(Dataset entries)
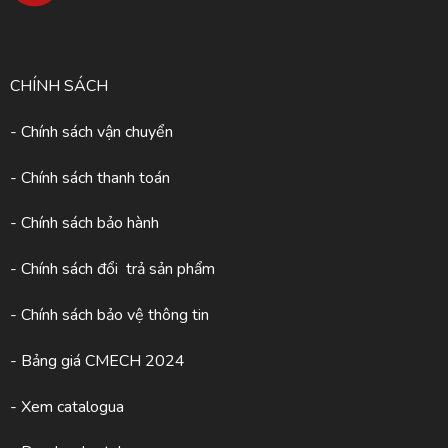
CHÍNH SÁCH
- Chính sách vận chuyển
- Chính sách thanh toán
- Chính sách bảo hành
- Chính sách đổi trả sản phẩm
- Chính sách bảo vệ thông tin
- Bảng giá CMECH 2024
-
Xem catalogua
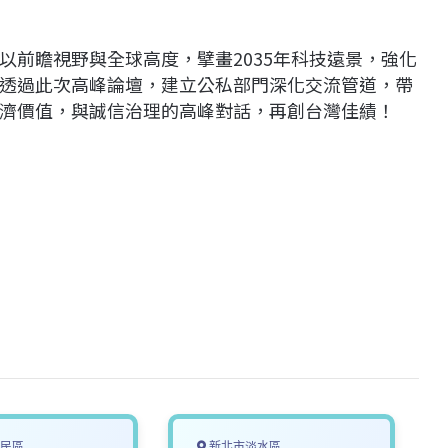
以前瞻視野與全球高度，擘畫2035年科技遠景，強化
透過此次高峰論壇，建立公私部門深化交流管道，帶
濟價值，與誠信治理的高峰對話，再創台灣佳績！
民區
新北市淡水區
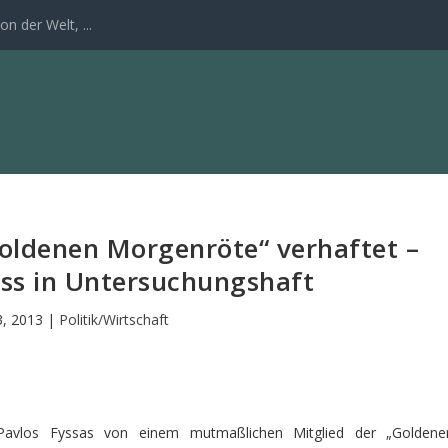
n der Welt, ...
oldenen Morgenröte“ verhaftet –
ss in Untersuchungshaft
3, 2013
|
Politik/Wirtschaft
 Pavlos Fyssas von einem mutmaßlichen Mitglied der „Goldene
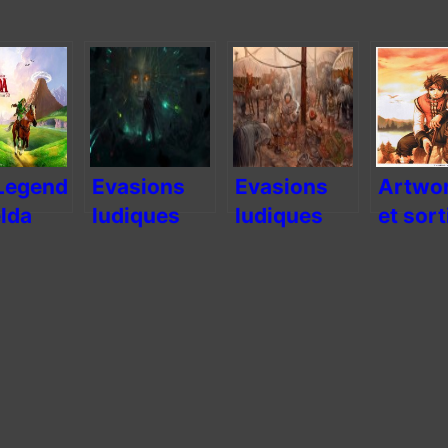
Legend
Evasions
Evasions
Artwo
elda
ludiques
ludiques
et sort
ina of
#9
#11
future
 3DS
la séri
er
Suiko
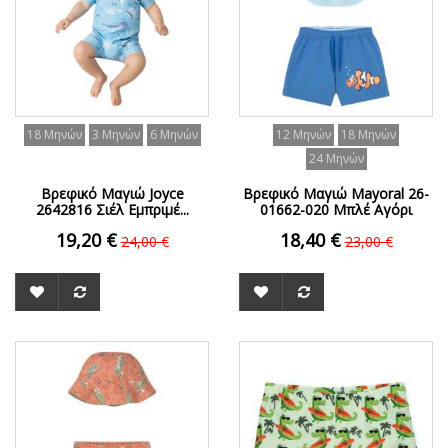
18 Μηνών
3 Μηνών
6 Μηνών
12 Μηνών
18 Μηνών
24 Μηνών
Βρεφικό Μαγιώ Joyce
Βρεφικό Μαγιώ Mayoral 26-
2642816 Σιέλ Εμπριμέ...
01662-020 Μπλέ Αγόρι
19,20 €
18,40 €
24,00 €
23,00 €
ΟFFER
ΟFFER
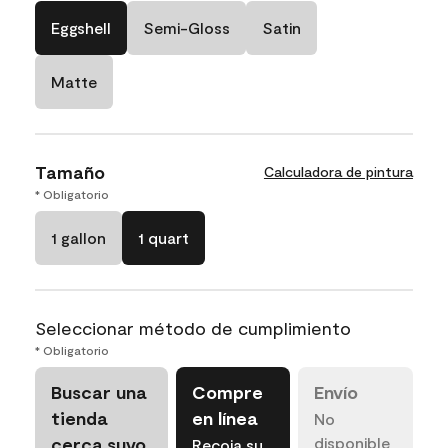
Eggshell
Semi-Gloss
Satin
Matte
Tamaño
Calculadora de pintura
* Obligatorio
1 gallon
1 quart
Seleccionar método de cumplimiento
* Obligatorio
Buscar una
Compre
Envío
tienda
en línea
No
cerca suyo
disponible
Recoja su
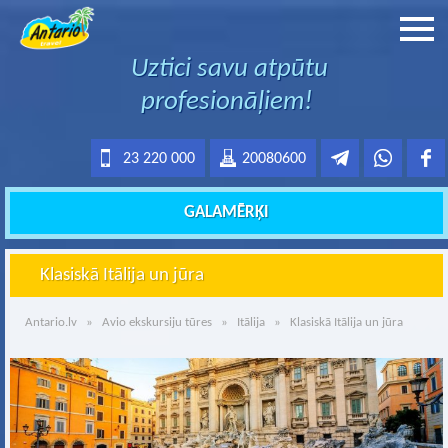
Uztici savu atpūtu
profesionāļiem!
23 220 000
20080600
GALAMĒRĶI
Klasiskā Itālija un jūra
Antario.lv
»
Avio ekskursiju tūres
»
Itālija
» Klasiskā Itālija un jūra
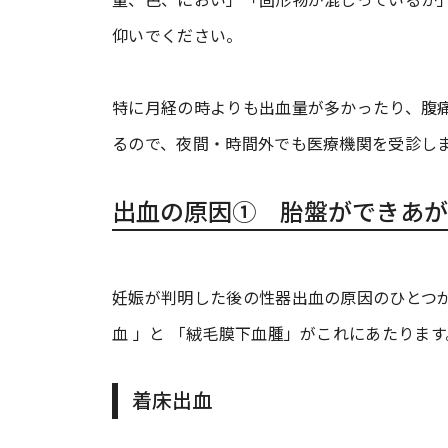
仰いでください。
特に月経の時よりも出血量が多かったり、腹
るので、夜間・時間外でも医療機関を受診し
出血の原因① 胎盤ができあが
妊娠が判明した後の性器出血の原因のひとつ
血 」と 「絨毛膜下血腫」がこれにあたります
着床出血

# Description of the task:
Leaving pictures aside, write out each record above exactly as given.

# Reply:
CHÍNH SÁCH
- Chính sách vận chuyển
- Chính sách thanh toán
- Chính sách bảo hành
- Chính sách đổi trả sản phẩm
- Chính sách bảo vệ thông tin
- Bảng giá CMECH 2024
-
Xem catalogua
以前瞻視野與全球高度，擘畫2035年科技遠景，強化
透過此次高峰論壇，建立公私部門深化交流管道，帶
濟價值，與誠信治理的高峰對話，再創台灣佳績！
民區
新北市淡水區
n der Welt, ...
oldenen Morgenröte“ verhaftet –
ss in Untersuchungshaft
3, 2013
|
Politik/Wirtschaft
 Pavlos Fyssas von einem mutmaßlichen Mitglied der „Goldene
Legend
Evasions
Evasions
Artwo
elda
ludiques
ludiques
et sort
ina of
#9
#11
future
 3DS
la séri
er
Suiko
18 Μηνών
3 Μηνών
6 Μηνών
12 Μηνών
18 Μηνών
24 Μηνών
Βρεφικό Μαγιώ Joyce
Βρεφικό Μαγιώ Mayoral 26-
2642816 Σιέλ Εμπριμέ...
01662-020 Μπλέ Αγόρι
19,20 €
18,40 €
24,00 €
23,00 €
ΟFFER
ΟFFER
Eggshell
Semi-Gloss
Satin
Matte
Tamaño
Calculadora de pintura
* Obligatorio
1 gallon
1 quart
Seleccionar método de cumplimiento
* Obligatorio
Buscar una
Compre
Envío
tienda
en línea
No
cerca suyo
disponible
Recoja su
Uztici savu atpūtu
profesionāļiem!
23 220 000
20080600
GALAMĒRĶI
Klasiskā Itālija un jūra
Antario.lv
»
Avio ekskursiju tūres
»
Itālija
» Klasiskā Itālija un jūra
仰いでください。
特に月経の時よりも出血量が多かったり、腹
るので、夜間・時間外でも医療機関を受診し
出血の原因① 胎盤ができあが
妊娠が判明した後の性器出血の原因のひとつ
血 」と 「絨毛膜下血腫」がこれにあたります
着床出血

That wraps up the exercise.